Both Collibra and Snowflake play a critical role in supporting successful digital transformation strategies across a wide range of industry verticals. Each helps their customers make more effective data-driven business decisions, but do so in ways that are interdependent. Together Collibra and Snowflake bring joint value to their customers through their complementary cloud platforms. This is why we are excited to be a part of the highest level of partnership with Snowflake, a Snowflake Elite Partner.
The value of Snowflake and Collibra
Clients use Snowflake when they are looking for an agile, scalable platform to aggregate, store and analyze data collected from across their data silos. In building out that kind of capability – a cloud-native enterprise data platform – organizations need to ensure data is properly governed so that it can be easily found, understood, trusted, accessed securely, or shared. This is where Collibra excels – in curating and managing the metadata needed to make that happen.

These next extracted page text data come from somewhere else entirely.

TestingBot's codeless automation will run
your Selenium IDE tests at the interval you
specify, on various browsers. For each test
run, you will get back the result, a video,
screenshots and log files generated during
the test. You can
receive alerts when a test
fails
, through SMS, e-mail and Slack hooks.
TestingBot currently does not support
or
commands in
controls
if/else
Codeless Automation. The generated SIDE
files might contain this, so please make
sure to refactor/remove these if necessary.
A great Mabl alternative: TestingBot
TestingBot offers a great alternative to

Mutual customers use Collibra to automatically harvest technical metadata (describing the data stored in Snowflake) and supplement that with insights from data owners, stewards, policy experts and consumers. Collibra supports auto classification of data, enabling users to identify sensitive and personally identifiable data assets in their Snowflake environment. Collibra also automatically tracks end-to-end data lineage from data consuming applications all the way through to source systems. For example, Collibra can track data from business intelligence (BI) reports and dashboards (created using tools like Tableau, Microsoft PowerBI or Google Looker) to specific Snowflake data tables and columns, source systems used to populate those tables, and any ETL or analytical processes along the way.
This kind of intelligence helps organizations leverage data as a strategic asset – guaranteeing it is properly governed to assure quality, promote consistency, and mitigate operational risks from potential data misuse or misappropriation.

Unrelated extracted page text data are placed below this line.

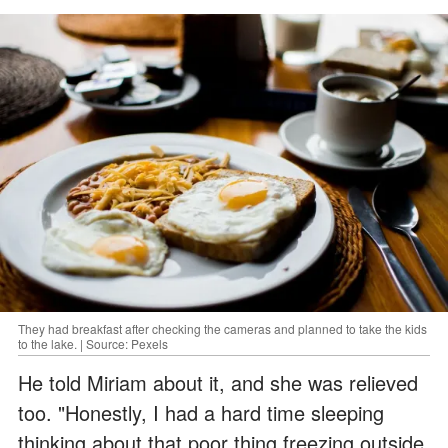
They had breakfast after checking the cameras and planned to take the kids
to the lake. | Source: Pexels
He told Miriam about it, and she was relieved
too. "Honestly, I had a hard time sleeping
thinking about that poor thing freezing outside.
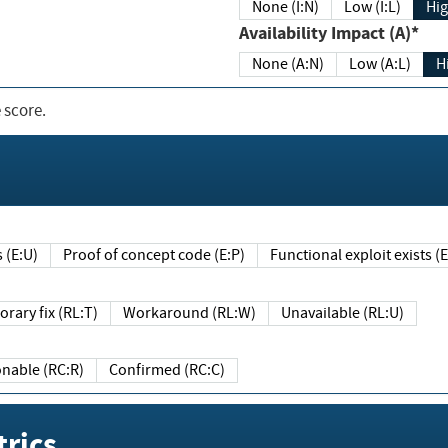
None (I:N)
Low (I:L)
Hig
Availability Impact (A)*
None (A:N)
Low (A:L)
H
 score.
sts (E:U)
Proof of concept code (E:P)
Functional exploit exists 
Temporary fix (RL:T)
Workaround (RL:W)
Unavailable (RL:U)
Reasonable (RC:R)
Confirmed (RC:C)
rics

The challenges of scaling data and analytics
The modern enterprise uses data to gain a richer and deeper understanding of its business operations. But invariably, they require aggregating data from multiple applications, systems and sources. Snowflake has proved highly successful in enabling that – offering an agile, scalable platform to store and analyze enterprise data.
However, by aggregating data from across the enterprise, organizations will face challenges relating to:
Data discovery. More data sources and greater varieties and velocity of data inevitably means more difficulty finding the right data.

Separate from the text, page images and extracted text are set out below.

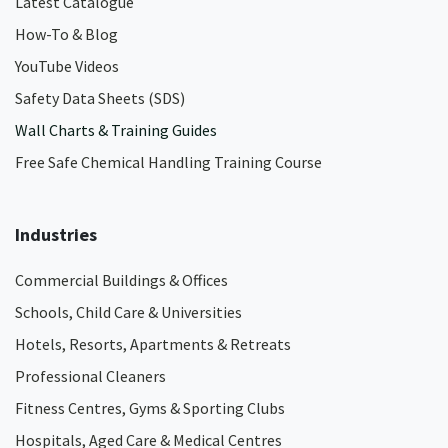
Latest Catalogue
How-To & Blog
YouTube Videos
Safety Data Sheets (SDS)
Wall Charts & Training Guides
Free Safe Chemical Handling Training Course
Industries
Commercial Buildings & Offices
Schools, Child Care & Universities
Hotels, Resorts, Apartments & Retreats
Professional Cleaners
Fitness Centres, Gyms & Sporting Clubs
Hospitals, Aged Care & Medical Centres​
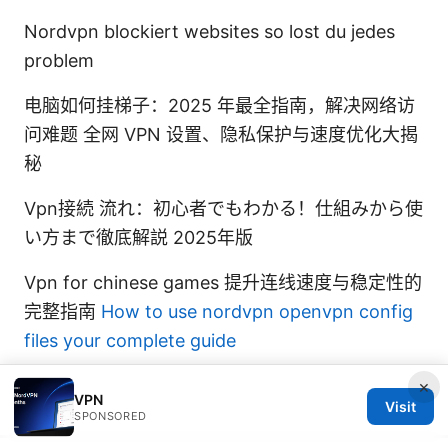
Nordvpn blockiert websites so lost du jedes
problem
电脑如何挂梯子：2025 年最全指南，解决网络访
问难题 全网 VPN 设置、隐私保护与速度优化大揭
秘
Vpn接続 流れ：初心者でもわかる！仕組みから使
い方まで徹底解説 2025年版
Vpn for chinese games 提升连线速度与稳定性的
完整指南
How to use nordvpn openvpn config
files your complete guide
×
VPN
Visit
SPONSORED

Data quality and consistency. Concerns for data quality and consistency arise due to the sheer volume of data, as well as the multitude of data sources within an enterprise.
Compliance. Sharing data using traditional ETL pipelines and integrations, even within the bounds of an organization, is not straightforward. Rules and policies around data privacy, security and sovereignty will impact who is entitled to access certain data sets. Lack of knowledge in this area can pose serious liabilities.
Collibra and Snowflake: enabling the data-driven enterprise
The partnership between Collibra and Snowflake enables data-driven enterprises to unlock the value of scalable cloud technologies for storing and analyzing more data, while assuring trust in data and analytics through proper governance.
Implementing a data catalog is vital for addressing data discovery. Catalogs should not only help users locate data relevant to their analysis, but also aid their understanding by providing context. This contextual information not only helps users find the right data more easily, but can also speed up provisioning of the data for analysis.
Data Governance
Effective data governance positively impacts data quality and consistency. Data owners maintain accountability for their data domains, ensuring quality assurance processes are in place and highlighting the most trustworthy sources through certification. Proper governance also addresses compliance, ensuring users are aware of all policies restricting use and access of specific data sets.
Data Lineage
Data lineage can help to address data quality, consistency and compliance. Tracking the way data flows through an organization helps ensure the adherence to policies relating to sensitive information.
Data Quality
In tandem with promoting data quality through better governance, data quality tools can also have a positive impact by profiling data to identify issues for remediation, including inaccuracies, redundancies and incomplete data sets. Such tools can also support compliance requirements by flagging sensitive data.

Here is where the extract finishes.